• Work item: Pictures should be left out while the data beneath this task is written out word for word.

• Supplied information:
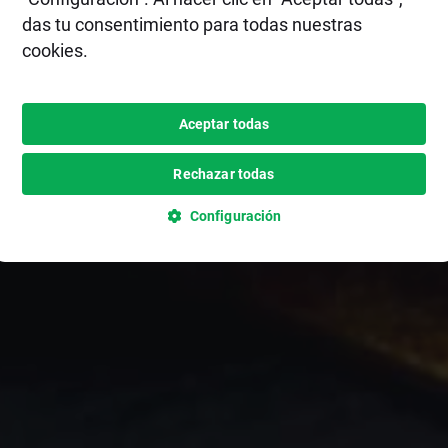
das tu consentimiento para todas nuestras
cookies.
Aceptar todas
Rechazar todas
Configuración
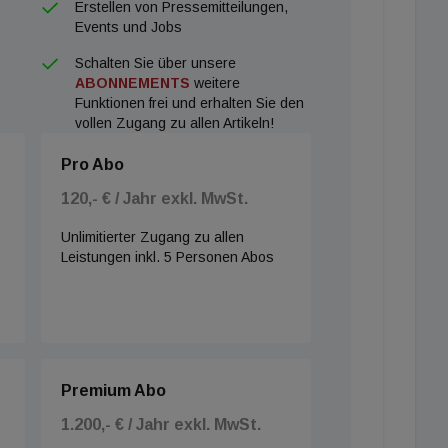
Erstellen von Pressemitteilungen,
Events und Jobs
Schalten Sie über unsere
ABONNEMENTS
weitere
Funktionen frei und erhalten Sie den
vollen Zugang zu allen Artikeln!
Pro Abo
120,- € / Jahr exkl. MwSt.
Unlimitierter Zugang zu allen
Leistungen inkl. 5 Personen Abos
Premium Abo
1.200,- € / Jahr exkl. MwSt.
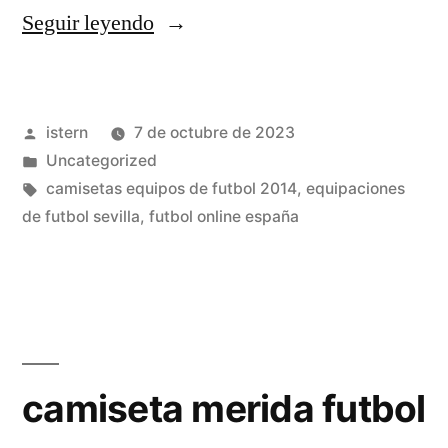
«comprar
Seguir leyendo
camisetas
de
Publicado
istern
7 de octubre de 2023
futbol
por
Publicado
Uncategorized
en
en
Etiquetas:
camisetas equipos de futbol 2014
,
equipaciones
barcelona»
de futbol sevilla
,
futbol online españa
camiseta merida futbol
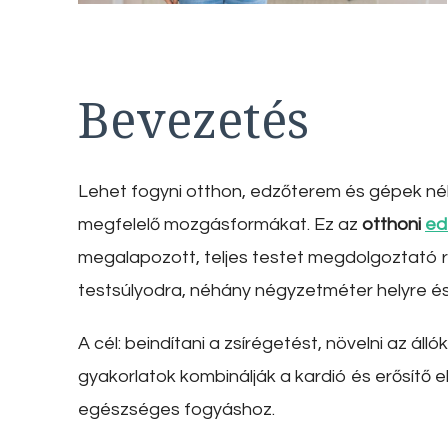
Bevezetés
Lehet fogyni otthon, edzőterem és gépek né
megfelelő mozgásformákat. Ez az
otthoni
ed
megalapozott, teljes testet megdolgoztató ru
testsúlyodra, néhány négyzetméter helyre és
A cél: beindítani a zsírégetést, növelni az áll
gyakorlatok kombinálják a kardió és erősítő 
egészséges fogyáshoz.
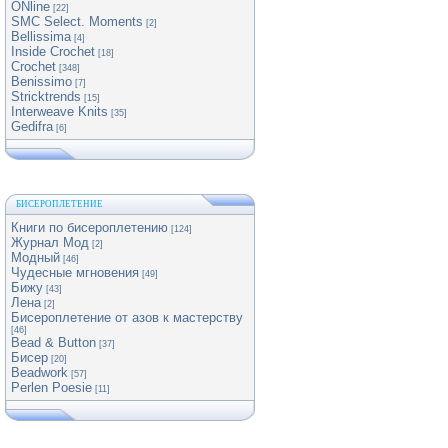
ONline
[22]
SMC Select. Moments
[2]
Bellissima
[4]
Inside Crochet
[18]
Crochet
[348]
Benissimo
[7]
Stricktrends
[15]
Interweave Knits
[35]
Gedifra
[6]
БИСЕРОПЛЕТЕНИЕ
Книги по бисероплетению
[124]
Журнал Мод
[2]
Модный
[46]
Чудесные мгновения
[49]
Бижу
[43]
Лена
[2]
Бисероплетение от азов к мастерству
[46]
Bead & Button
[37]
Бисер
[20]
Beadwork
[57]
Perlen Poesie
[11]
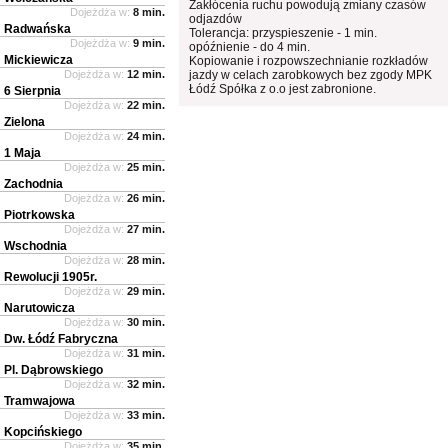
Zakłócenia ruchu powodują zmiany czasów
Dojeżdża w:
8 min.
odjazdów
Radwańska
Tolerancja: przyspieszenie - 1 min.
Dojeżdża w:
9 min.
opóźnienie - do 4 min.
Mickiewicza
Kopiowanie i rozpowszechnianie rozkładów
Dojeżdża w:
12 min.
jazdy w celach zarobkowych bez zgody MPK
Łódź Spółka z o.o jest zabronione.
6 Sierpnia
Dojeżdża w:
22 min.
Zielona
Dojeżdża w:
24 min.
1 Maja
Dojeżdża w:
25 min.
Zachodnia
Dojeżdża w:
26 min.
Piotrkowska
Dojeżdża w:
27 min.
Wschodnia
Dojeżdża w:
28 min.
Rewolucji 1905r.
Dojeżdża w:
29 min.
Narutowicza
Dojeżdża w:
30 min.
Dw. Łódź Fabryczna
Dojeżdża w:
31 min.
Pl. Dąbrowskiego
Dojeżdża w:
32 min.
Tramwajowa
Dojeżdża w:
33 min.
Kopcińskiego
Dojeżdża w:
35 min.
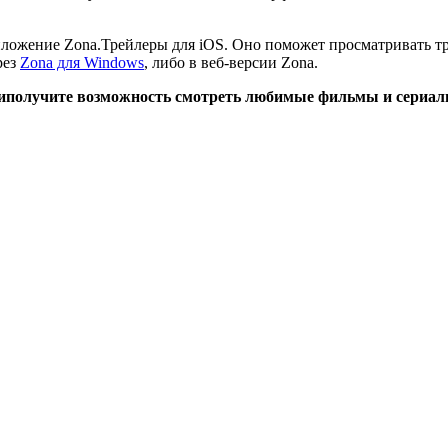
приложение Zona.Трейлеры для iOS. Оно поможет просматривать 
рез
Zona для Windows
, либо в веб-версии Zona.
и
получите возможность смотреть любимые фильмы и сериалы 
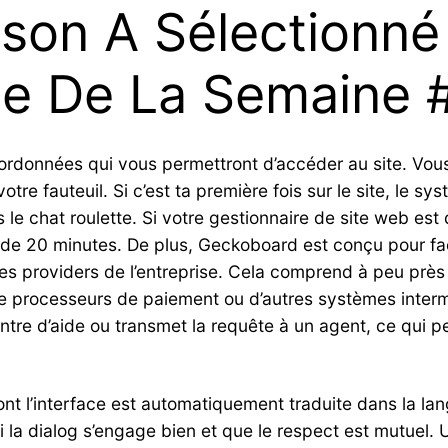
son A Sélectionné
be De La Semaine 
ordonnées qui vous permettront d’accéder au site. Vous
re fauteuil. Si c’est ta première fois sur le site, le sy
 le chat roulette. Si votre gestionnaire de site web est
 de 20 minutes. De plus, Geckoboard est conçu pour fac
tres providers de l’entreprise. Cela comprend à peu pr
 de processeurs de paiement ou d’autres systèmes intermé
centre d’aide ou transmet la requête à un agent, ce qui 
 dont l’interface est automatiquement traduite dans la l
i la dialog s’engage bien et que le respect est mutuel. Un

• Answer space:
das tu consentimiento para todas nuestras
cookies.
Aceptar todas
Rechazar todas
Configuración
Erstellen von Pressemitteilungen,
Events und Jobs
Schalten Sie über unsere
ABONNEMENTS
weitere
Funktionen frei und erhalten Sie den
vollen Zugang zu allen Artikeln!
Pro Abo
120,- € / Jahr exkl. MwSt.
Unlimitierter Zugang zu allen
Leistungen inkl. 5 Personen Abos
Premium Abo
1.200,- € / Jahr exkl. MwSt.
«comprar
Seguir leyendo
camisetas
de
Publicado
istern
7 de octubre de 2023
futbol
por
Publicado
Uncategorized
en
en
Etiquetas:
camisetas equipos de futbol 2014
,
equipaciones
barcelona»
de futbol sevilla
,
futbol online españa
camiseta merida futbol
Bevezetés
Lehet fogyni otthon, edzőterem és gépek né
megfelelő mozgásformákat. Ez az
otthoni
ed
megalapozott, teljes testet megdolgoztató ru
testsúlyodra, néhány négyzetméter helyre és
A cél: beindítani a zsírégetést, növelni az áll
gyakorlatok kombinálják a kardió és erősítő 
egészséges fogyáshoz.
ONline
[22]
SMC Select. Moments
[2]
Bellissima
[4]
Inside Crochet
[18]
Crochet
[348]
Benissimo
[7]
Stricktrends
[15]
Interweave Knits
[35]
Gedifra
[6]
БИСЕРОПЛЕТЕНИЕ
Книги по бисероплетению
[124]
Журнал Мод
[2]
Модный
[46]
Чудесные мгновения
[49]
Бижу
[43]
Лена
[2]
Бисероплетение от азов к мастерству
[46]
Bead & Button
[37]
Бисер
[20]
Beadwork
[57]
Perlen Poesie
[11]
Zakłócenia ruchu powodują zmiany czasów
Dojeżdża w:
8 min.
odjazdów
Radwańska
Tolerancja: przyspieszenie - 1 min.
Dojeżdża w:
9 min.
opóźnienie - do 4 min.
Mickiewicza
Kopiowanie i rozpowszechnianie rozkładów
Dojeżdża w:
12 min.
jazdy w celach zarobkowych bez zgody MPK
Łódź Spółka z o.o jest zabronione.
6 Sierpnia
Dojeżdża w:
22 min.
Zielona
Dojeżdża w:
24 min.
1 Maja
Dojeżdża w:
25 min.
Zachodnia
Dojeżdża w:
26 min.
Piotrkowska
Dojeżdża w:
27 min.
Wschodnia
Dojeżdża w:
28 min.
Rewolucji 1905r.
Dojeżdża w:
29 min.
Narutowicza
Dojeżdża w:
30 min.
Dw. Łódź Fabryczna
Dojeżdża w:
31 min.
Pl. Dąbrowskiego
Dojeżdża w:
32 min.
Tramwajowa
Dojeżdża w:
33 min.
Kopcińskiego
Dojeżdża w:
35 min.
приложение Zona.Трейлеры для iOS. Оно поможет просматривать 
рез
Zona для Windows
, либо в веб-версии Zona.
и
получите возможность смотреть любимые фильмы и сериалы 
son A Sélectionné
be De La Semaine 
ordonnées qui vous permettront d’accéder au site. Vous
re fauteuil. Si c’est ta première fois sur le site, le sy
 le chat roulette. Si votre gestionnaire de site web est
 de 20 minutes. De plus, Geckoboard est conçu pour fac
tres providers de l’entreprise. Cela comprend à peu pr
 de processeurs de paiement ou d’autres systèmes intermé
centre d’aide ou transmet la requête à un agent, ce qui 
 dont l’interface est automatiquement traduite dans la l
i la dialog s’engage bien et que le respect est mutuel. Un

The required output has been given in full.